Passing `palette` without assigning `hue` is deprecated and will be removed in v0.14.0. Assign the `x` variable to `hue` and set `legend=False` for the same effect.

  sns.countplot(df['Ratings'], palette='Set2')


# **Sentiment Distribution**

In [None]:
plt.figure(figsize=(6,4))
sns.countplot(df['Sentiment_Label'], order=['positive', 'neutral', 'negative'], palette='husl')
plt.title('Sentiment Distribution')
plt.xlabel('Sentiment')
plt.ylabel('Count')
plt.show()


# *Average Rating Over Time*

In [None]:
df_monthly = df.groupby(['Year','Month'])['Ratings'].mean().reset_index()
df_monthly['Period'] = pd.to_datetime(df_monthly[['Year','Month']].assign(DAY=1))

plt.figure(figsize=(8,4))
sns.lineplot(x='Period', y='Ratings', data=df_monthly, marker='o')
plt.title('Average Rating Over Time')
plt.xlabel('Month')
plt.ylabel('Average Rating')
plt.show()


# **Polarity vs. Ratings**

In [None]:
plt.figure(figsize=(6,4))
sns.scatterplot(x='Ratings', y='Polarity', data=df, alpha=0.7)
plt.title('Polarity Score vs. Ratings')
plt.xlabel('Ratings')
plt.ylabel('Polarity')
plt.show()


# **Most Common Words (Wordcloud)**

In [None]:
from wordcloud import WordCloud

text = ' '.join(df['Clean_Review'])
wordcloud = WordCloud(width=800, height=400, background_color='white').generate(text)

plt.figure(figsize=(10,5))
plt.imshow(wordcloud, interpolation='bilinear')
plt.axis('off')
plt.title('Most Common Words in Reviews')
plt.show()


# **Ratings vs. Sentiment Label**

In [None]:
plt.figure(figsize=(7,4))
sns.boxplot(x='Sentiment_Label', y='Ratings', data=df, palette='Set3')
plt.title('Ratings Distribution Across Sentiment Categories')
plt.xlabel('Sentiment')
plt.ylabel('Ratings')
plt.show()


This chart shows how review ratings vary across sentiment labels (positive, neutral, negative), helping you understand if positive textual sentiment always matches high ratings, and vice versa.
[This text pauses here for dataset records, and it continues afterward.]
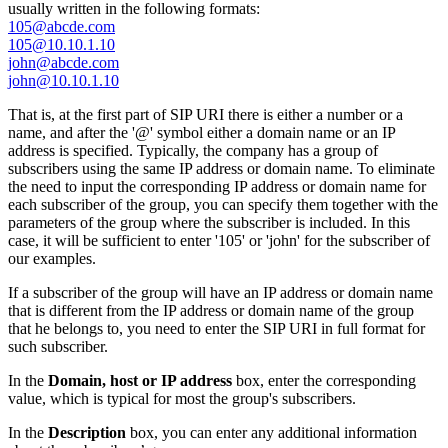
usually written in the following formats:
105@abcde.com
105@10.10.1.10
john@abcde.com
john@10.10.1.10
That is, at the first part of SIP URI there is either a number or a
name, and after the '@' symbol either a domain name or an IP
address is specified. Typically, the company has a group of
subscribers using the same IP address or domain name. To eliminate
the need to input the corresponding IP address or domain name for
each subscriber of the group, you can specify them together with the
parameters of the group where the subscriber is included. In this
case, it will be sufficient to enter '105' or 'john' for the subscriber of
our examples.
If a subscriber of the group will have an IP address or domain name
that is different from the IP address or domain name of the group
that he belongs to, you need to enter the SIP URI in full format for
such subscriber.
In the
Domain, host or IP address
box, enter the corresponding
value, which is typical for most the group's subscribers.
In the
Description
box, you can enter any additional information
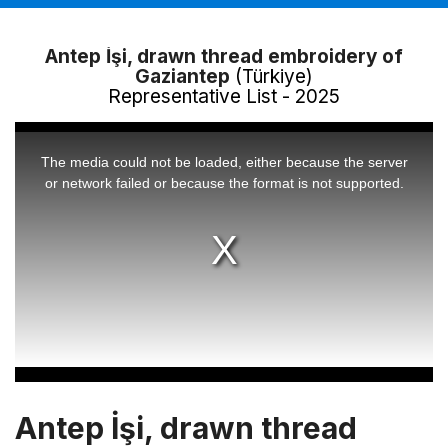
Antep İşi, drawn thread embroidery of
Gaziantep
(Türkiye)
Representative List - 2025
This
is
a
The media could not be loaded, either because the server
modal
window.
or network failed or because the format is not supported.
Antep İşi, drawn thread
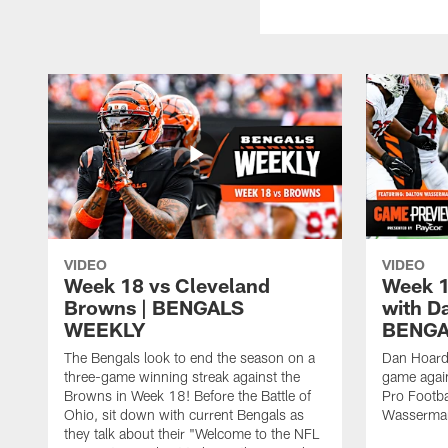
VIDEO
VIDEO
Week 18 vs Cleveland
Week 1
Browns | BENGALS
with D
WEEKLY
BENGA
The Bengals look to end the season on a
Dan Hoard
three-game winning streak against the
game agai
Browns in Week 18! Before the Battle of
Pro Footba
Ohio, sit down with current Bengals as
Wasserma
they talk about their "Welcome to the NFL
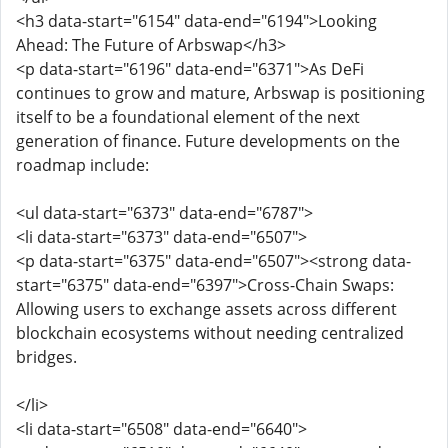
<h3 data-start="6154" data-end="6194">Looking
Ahead: The Future of Arbswap</h3>
<p data-start="6196" data-end="6371">As DeFi
continues to grow and mature, Arbswap is positioning
itself to be a foundational element of the next
generation of finance. Future developments on the
roadmap include:
<ul data-start="6373" data-end="6787">
<li data-start="6373" data-end="6507">
<p data-start="6375" data-end="6507"><strong data-
start="6375" data-end="6397">Cross-Chain Swaps:
Allowing users to exchange assets across different
blockchain ecosystems without needing centralized
bridges.
</li>
<li data-start="6508" data-end="6640">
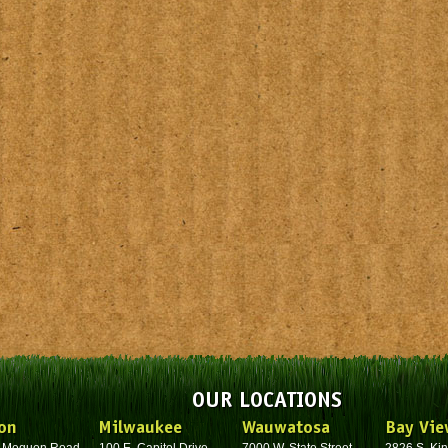
OUR LOCATIONS
on
Milwaukee
Wauwatosa
Bay Vie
# **Frequency of Reviews by Hour**

In [None]:
df['Hour'] = df['Review Date'].dt.hour
plt.figure(figsize=(8,4))
sns.countplot(x='Hour', data=df, palette='PuBu')
plt.title('Number of Reviews by Hour')
plt.xlabel('Hour of Day')
plt.ylabel('Review Count')
plt.show()


Visualizing reviews by posting time highlights peak activity hours, revealing usage patterns or user engagement throughout the day.

# **Top Reviewers with Multiple Reviews**

In [None]:
top_reviewers = df['Review Id'].value_counts().head(10)
plt.figure(figsize=(8,4))
sns.barplot(x=top_reviewers.index, y=top_reviewers.values, palette='Pastel1')
plt.xticks(rotation=45)
plt.title('Top 10 Reviewers by Number of Reviews')
plt.xlabel('Review Id')
plt.ylabel('Review Count')
plt.show()


This bar plot surfaces reviewers who have left multiple reviews, indicating repeat users, possible feedback trends, or outliers to review volume.